The CRN's real unique positioning is that it provides the opportunity to really conduct
high quality population sciences research in cancer in a way that no other setting can.
A number of years ago, now almost 15 plus years ago, the National Cancer Institute was
interested in trying to look at the potential for creating a population laboratory to study
a whole host of cancer related issues in populations, but in populations within the context of the
healthcare they receive. That was why we first created the Cancer Research Network.
It's very clear that research within the context of healthcare delivery systems is what is
needed to help us really understand how to make progress in health care reform.
One of the key aspects of the CRN settings, like other delivery settings, is that you
can focus on the process of implementation. It's really difficult to do that if you don't
have access into a healthcare delivery system, either health care or public health. But at
a CRN site, you can study how practitioners, the physicians, the nurses, and then other
people - system leaders, managers - will respond to your intervention in a real time setting.
So you don't just have the advantage then of evaluating how well an intervention or
a new program works with patients, but also with their care deliverers. And that's a real advantage of working with the CRN.
Our goal really is to bridge connections between
cancer researchers who are in the network as well as those who are outside of the network
who are interested in cancer research in our kinds of settings.
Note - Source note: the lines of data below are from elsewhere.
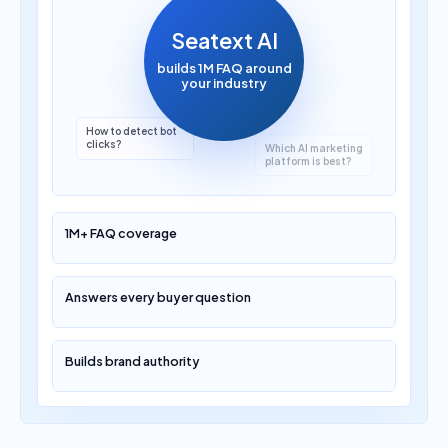
Seatext AI
builds 1M FAQ around
your industry
Which AI marketing
platform is best?
1M+ FAQ coverage
Answers every buyer question
Builds brand authority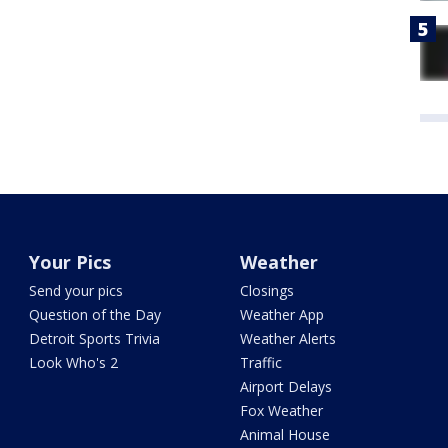
Your Pics
Weather
Send your pics
Closings
Question of the Day
Weather App
Detroit Sports Trivia
Weather Alerts
Look Who's 2
Traffic
Airport Delays
Fox Weather
Animal House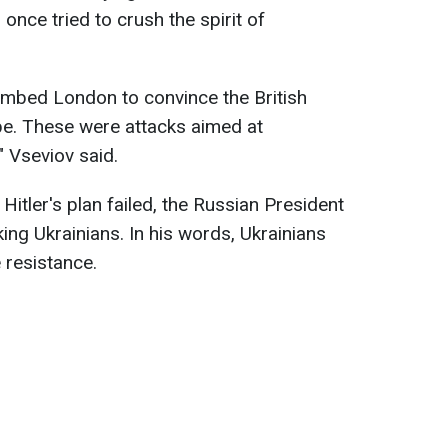
r once tried to crush the spirit of
ombed London to convince the British
pe. These were attacks aimed at
" Vseviov said.
Hitler's plan failed, the Russian President
king Ukrainians. In his words, Ukrainians
 resistance.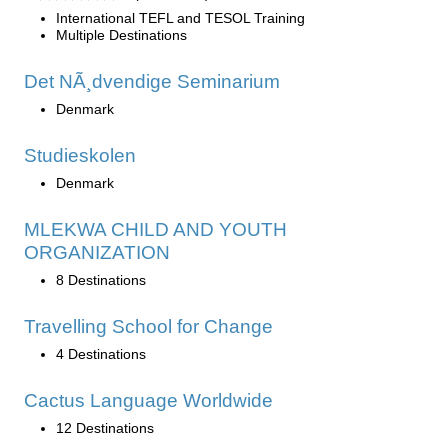
International TEFL and TESOL Training
Multiple Destinations
Det NÃ¸dvendige Seminarium
Denmark
Studieskolen
Denmark
MLEKWA CHILD AND YOUTH
ORGANIZATION
8 Destinations
Travelling School for Change
4 Destinations
Cactus Language Worldwide
12 Destinations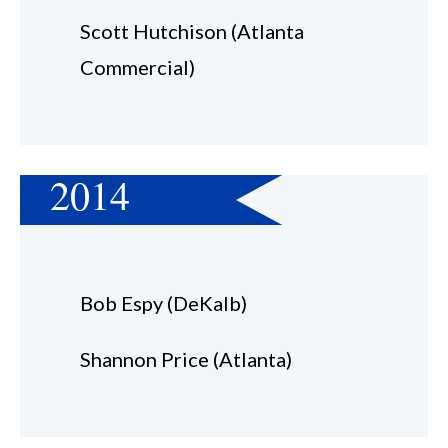
Scott Hutchison (Atlanta
Commercial)
2014
Bob Espy (DeKalb)
Shannon Price (Atlanta)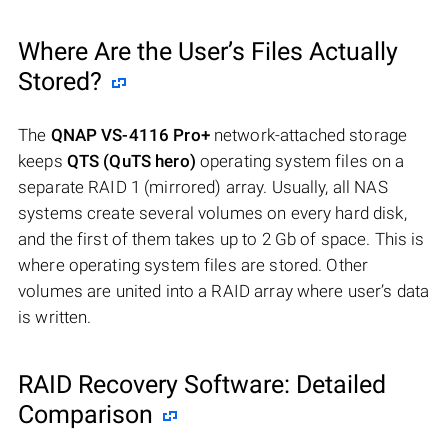
Where Are the User’s Files Actually
Stored?
The
QNAP VS-4116 Pro+
network-attached storage
keeps
QTS (QuTS hero)
operating system files on a
separate RAID 1 (mirrored) array. Usually, all NAS
systems create several volumes on every hard disk,
and the first of them takes up to 2 Gb of space. This is
where operating system files are stored. Other
volumes are united into a RAID array where user’s data
is written.
RAID Recovery Software: Detailed
Comparison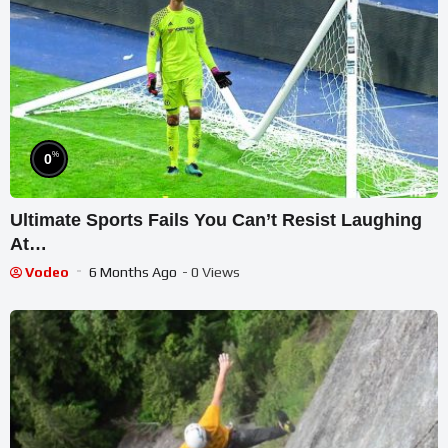
%
0
Ultimate Sports Fails You Can’t Resist Laughing
At…
Vodeo
6 Months Ago
- 0 Views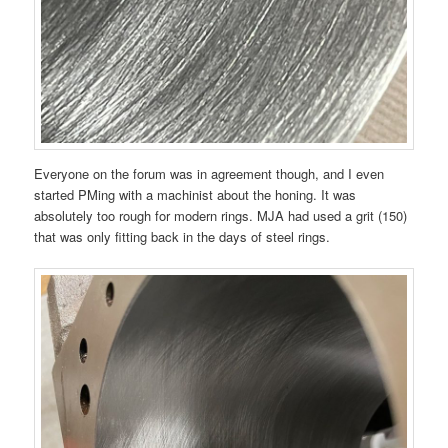
Everyone on the forum was in agreement though, and I even
started PMing with a machinist about the honing. It was
absolutely too rough for modern rings. MJA had used a grit (150)
that was only fitting back in the days of steel rings.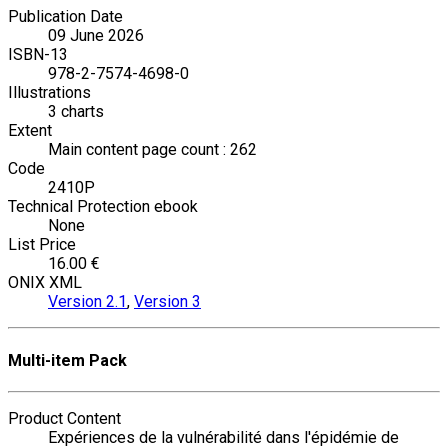
Publication Date
09 June 2026
ISBN-13
978-2-7574-4698-0
Illustrations
3 charts
Extent
Main content page count : 262
Code
2410P
Technical Protection ebook
None
List Price
16.00 €
ONIX XML
Version 2.1
,
Version 3
Multi-item Pack
Product Content
Expériences de la vulnérabilité dans l'épidémie de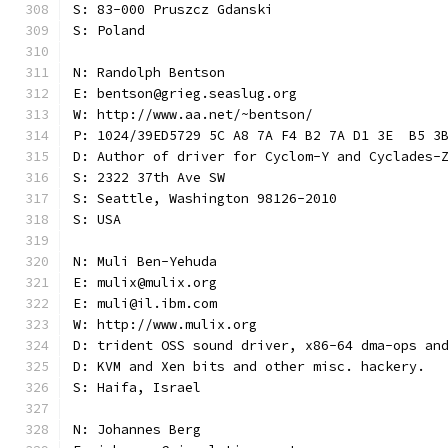
S: 83-000 Pruszcz Gdanski
S: Poland
N: Randolph Bentson
E: bentson@grieg.seaslug.org
W: http://www.aa.net/~bentson/
P: 1024/39ED5729 5C A8 7A F4 B2 7A D1 3E  B5 3
D: Author of driver for Cyclom-Y and Cyclades-
S: 2322 37th Ave SW
S: Seattle, Washington 98126-2010
S: USA
N: Muli Ben-Yehuda
E: mulix@mulix.org
E: muli@il.ibm.com
W: http://www.mulix.org
D: trident OSS sound driver, x86-64 dma-ops an
D: KVM and Xen bits and other misc. hackery.
S: Haifa, Israel
N: Johannes Berg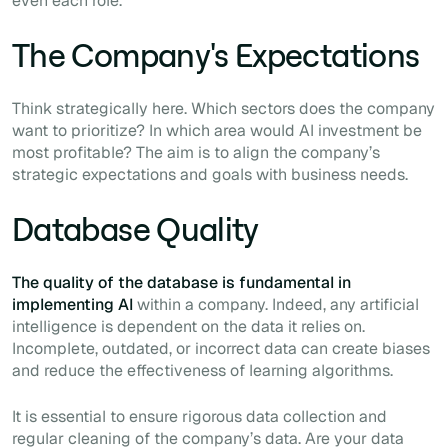
even each role.
The Company's Expectations
Think strategically here. Which sectors does the company
want to prioritize? In which area would AI investment be
most profitable? The aim is to align the company’s
strategic expectations and goals with business needs.
Database Quality
The quality of the database is fundamental in
implementing AI
within a company. Indeed, any artificial
intelligence is dependent on the data it relies on.
Incomplete, outdated, or incorrect data can create biases
and reduce the effectiveness of learning algorithms.
It is essential to ensure rigorous data collection and
regular cleaning of the company’s data. Are your data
Millions of people are diagnosed with cancer each year, and while now the majority of people
are going to survive for five years following that cancer diagnosis, we still have many
many people who are dying of their cancer and it's just unacceptable. We are working
really hard within the Cancer Research Network and broadly within cancer research to end
cancer, so that we don't have to watch people die.
We know that if we just apply what we know will be good for patients, we will make huge
gains in public health, and the Cancer Research Network, because of the ability to look across
multiple patient populations, multiple regions across the country, multiple different kinds
of health care delivery and with complete data on the care they receive, we can actually
study, much more concretely, how we can improve care.